Segment Start: SUPPLIED RECORDS

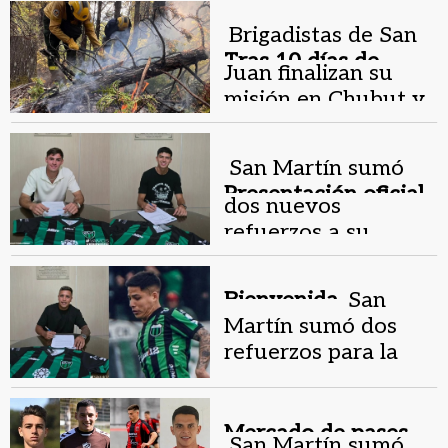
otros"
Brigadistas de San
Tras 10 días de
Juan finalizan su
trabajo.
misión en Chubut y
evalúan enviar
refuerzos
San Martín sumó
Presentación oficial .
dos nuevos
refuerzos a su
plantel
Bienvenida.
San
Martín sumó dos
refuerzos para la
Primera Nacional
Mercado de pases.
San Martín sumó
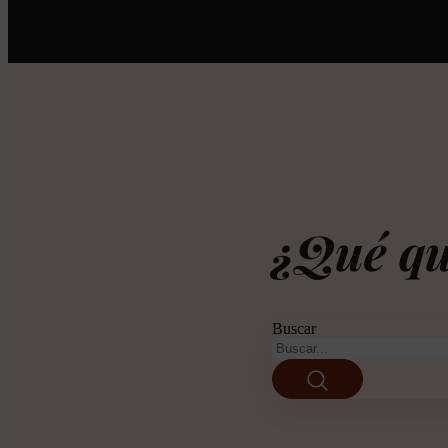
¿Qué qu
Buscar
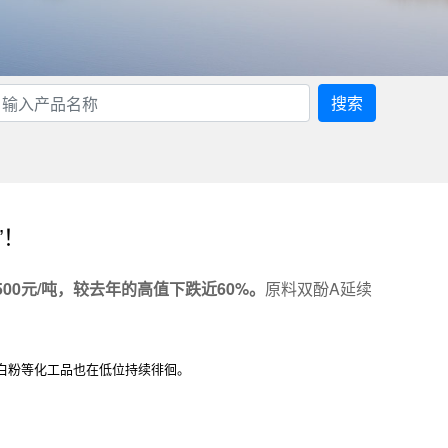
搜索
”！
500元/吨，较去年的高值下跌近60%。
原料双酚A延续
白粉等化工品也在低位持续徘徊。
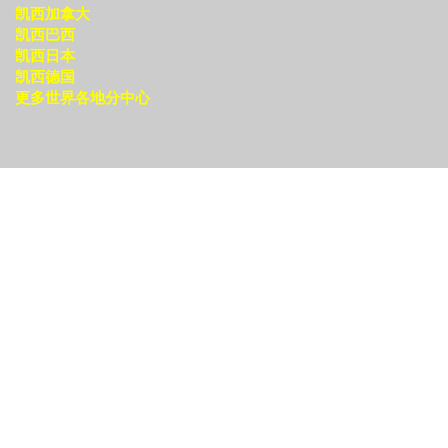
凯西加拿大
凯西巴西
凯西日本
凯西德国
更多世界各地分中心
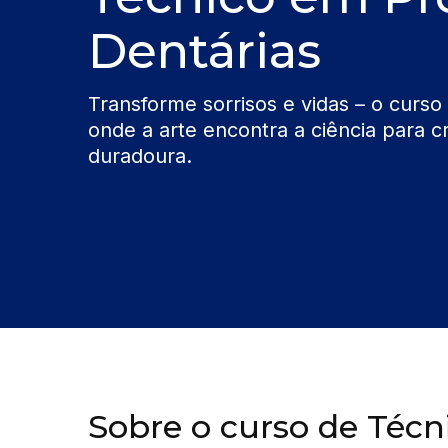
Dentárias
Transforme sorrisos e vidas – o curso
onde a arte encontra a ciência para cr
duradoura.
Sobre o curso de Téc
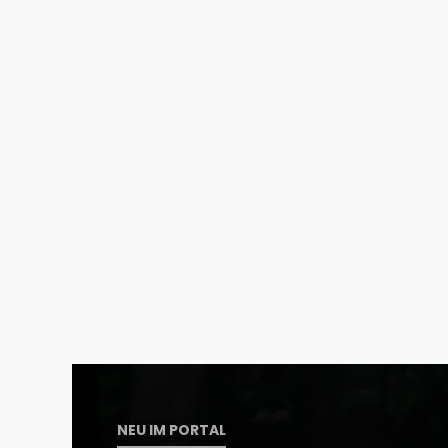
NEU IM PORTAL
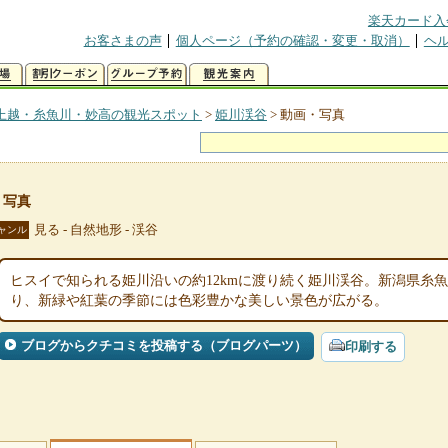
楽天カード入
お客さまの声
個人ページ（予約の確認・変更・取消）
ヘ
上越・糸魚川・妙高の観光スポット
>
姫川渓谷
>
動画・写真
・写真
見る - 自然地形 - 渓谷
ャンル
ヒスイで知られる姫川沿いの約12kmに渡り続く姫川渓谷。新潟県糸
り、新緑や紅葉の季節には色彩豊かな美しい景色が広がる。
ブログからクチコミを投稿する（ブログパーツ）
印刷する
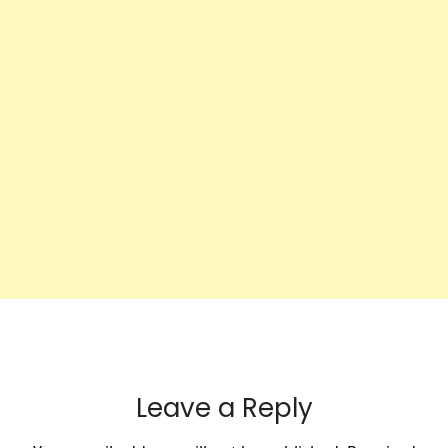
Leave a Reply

Segment End: SUPPLIED RECORDS

ACTIVITY -> Return the lines from the one that contains "Primera Nacional" through the final line of the listing above, inclusive. Transcribe them exactly and drop the pictures.

EXERCISE ANSWER ->
Primera Nacional
Mercado de pases.
San Martín sumó
¿Qué qu
Buscar
搜索
”！
500元/吨，较去年的高值下跌近60%。
原料双酚A延续
白粉等化工品也在低位持续徘徊。
凯西加拿大
凯西巴西
凯西日本
凯西德国
更多世界各地分中心
Dentárias
Transforme sorrisos e vidas – o curso
onde a arte encontra a ciência para cr
duradoura.
Sobre o curso de Téc
NEU IM PORTAL
楽天カード入
お客さまの声
個人ページ（予約の確認・変更・取消）
ヘ
上越・糸魚川・妙高の観光スポット
>
姫川渓谷
>
動画・写真
・写真
見る - 自然地形 - 渓谷
ャンル
ヒスイで知られる姫川沿いの約12kmに渡り続く姫川渓谷。新潟県糸
り、新緑や紅葉の季節には色彩豊かな美しい景色が広がる。
ブログからクチコミを投稿する（ブログパーツ）
印刷する
Leave a Reply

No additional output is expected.